WHAT YOU ARE ASKED TO DO: Could you reproduce, from the records below, everything from the line with "Oficiální stránky Města" down to the line with "jak w przypadku", keeping both of those lines and changing nothing?

*** PROVIDED RECORDS ***

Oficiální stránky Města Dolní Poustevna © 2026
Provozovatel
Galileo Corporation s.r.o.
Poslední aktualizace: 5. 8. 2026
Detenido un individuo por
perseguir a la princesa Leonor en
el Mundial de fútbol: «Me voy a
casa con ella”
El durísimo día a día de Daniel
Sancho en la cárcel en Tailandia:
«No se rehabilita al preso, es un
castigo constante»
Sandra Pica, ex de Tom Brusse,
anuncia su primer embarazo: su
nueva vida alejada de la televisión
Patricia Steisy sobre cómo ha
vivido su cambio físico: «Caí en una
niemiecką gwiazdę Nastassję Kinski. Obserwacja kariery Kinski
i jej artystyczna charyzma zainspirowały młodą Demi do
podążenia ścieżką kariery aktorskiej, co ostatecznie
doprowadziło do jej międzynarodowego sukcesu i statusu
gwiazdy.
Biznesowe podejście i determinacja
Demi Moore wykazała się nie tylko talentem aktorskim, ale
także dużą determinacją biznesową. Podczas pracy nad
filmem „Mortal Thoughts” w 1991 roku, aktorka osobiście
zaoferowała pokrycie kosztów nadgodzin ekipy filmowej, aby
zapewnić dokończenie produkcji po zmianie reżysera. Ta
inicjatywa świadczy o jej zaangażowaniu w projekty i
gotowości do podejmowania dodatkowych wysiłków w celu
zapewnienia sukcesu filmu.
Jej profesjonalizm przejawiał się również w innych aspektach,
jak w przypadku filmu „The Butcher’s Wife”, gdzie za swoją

*** End of PROVIDED RECORDS ***
*** PROVIDED RECORDS ***

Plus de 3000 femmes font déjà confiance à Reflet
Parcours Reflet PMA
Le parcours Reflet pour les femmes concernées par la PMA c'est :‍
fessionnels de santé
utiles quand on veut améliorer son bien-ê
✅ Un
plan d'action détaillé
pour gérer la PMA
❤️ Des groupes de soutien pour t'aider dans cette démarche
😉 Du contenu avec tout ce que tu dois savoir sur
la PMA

*** End of PROVIDED RECORDS ***
*** PROVIDED RECORDS ***

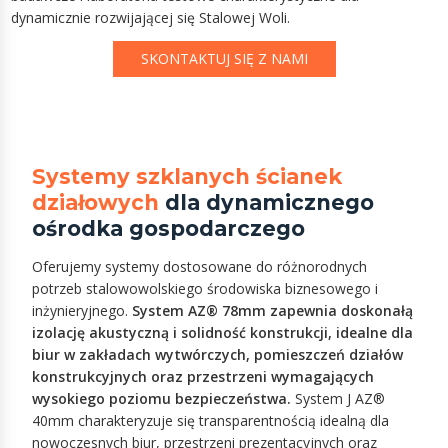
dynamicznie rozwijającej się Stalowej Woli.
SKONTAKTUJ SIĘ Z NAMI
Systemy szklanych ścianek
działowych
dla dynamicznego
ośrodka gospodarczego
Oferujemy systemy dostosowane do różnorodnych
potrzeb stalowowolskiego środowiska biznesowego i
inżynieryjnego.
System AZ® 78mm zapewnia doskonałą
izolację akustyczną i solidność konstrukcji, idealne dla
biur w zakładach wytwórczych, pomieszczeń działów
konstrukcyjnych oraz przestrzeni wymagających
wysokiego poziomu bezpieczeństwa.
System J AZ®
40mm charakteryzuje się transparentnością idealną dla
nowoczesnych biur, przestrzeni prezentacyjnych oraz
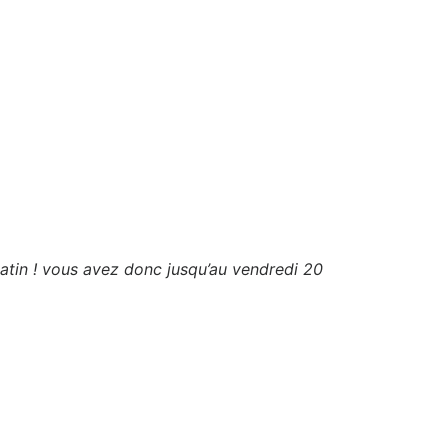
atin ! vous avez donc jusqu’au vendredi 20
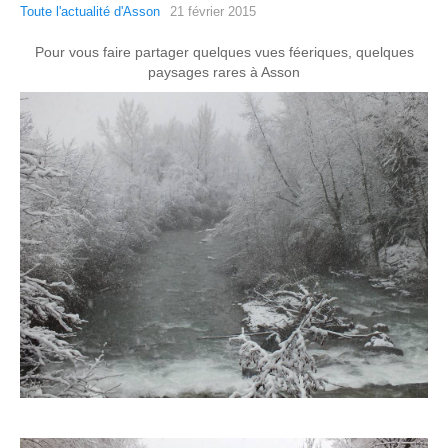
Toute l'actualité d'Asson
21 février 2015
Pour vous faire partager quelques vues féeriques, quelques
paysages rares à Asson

*** End of PROVIDED RECORDS ***

YOUR SOLUTION:
Oficiální stránky Města Dolní Poustevna © 2026
Provozovatel
Galileo Corporation s.r.o.
Poslední aktualizace: 5. 8. 2026
Detenido un individuo por
perseguir a la princesa Leonor en
el Mundial de fútbol: «Me voy a
casa con ella”
El durísimo día a día de Daniel
Sancho en la cárcel en Tailandia:
«No se rehabilita al preso, es un
castigo constante»
Sandra Pica, ex de Tom Brusse,
anuncia su primer embarazo: su
nueva vida alejada de la televisión
Patricia Steisy sobre cómo ha
vivido su cambio físico: «Caí en una
niemiecką gwiazdę Nastassję Kinski. Obserwacja kariery Kinski
i jej artystyczna charyzma zainspirowały młodą Demi do
podążenia ścieżką kariery aktorskiej, co ostatecznie
doprowadziło do jej międzynarodowego sukcesu i statusu
gwiazdy.
Biznesowe podejście i determinacja
Demi Moore wykazała się nie tylko talentem aktorskim, ale
także dużą determinacją biznesową. Podczas pracy nad
filmem „Mortal Thoughts” w 1991 roku, aktorka osobiście
zaoferowała pokrycie kosztów nadgodzin ekipy filmowej, aby
zapewnić dokończenie produkcji po zmianie reżysera. Ta
inicjatywa świadczy o jej zaangażowaniu w projekty i
gotowości do podejmowania dodatkowych wysiłków w celu
zapewnienia sukcesu filmu.
Jej profesjonalizm przejawiał się również w innych aspektach,
jak w przypadku filmu „The Butcher’s Wife”, gdzie za swoją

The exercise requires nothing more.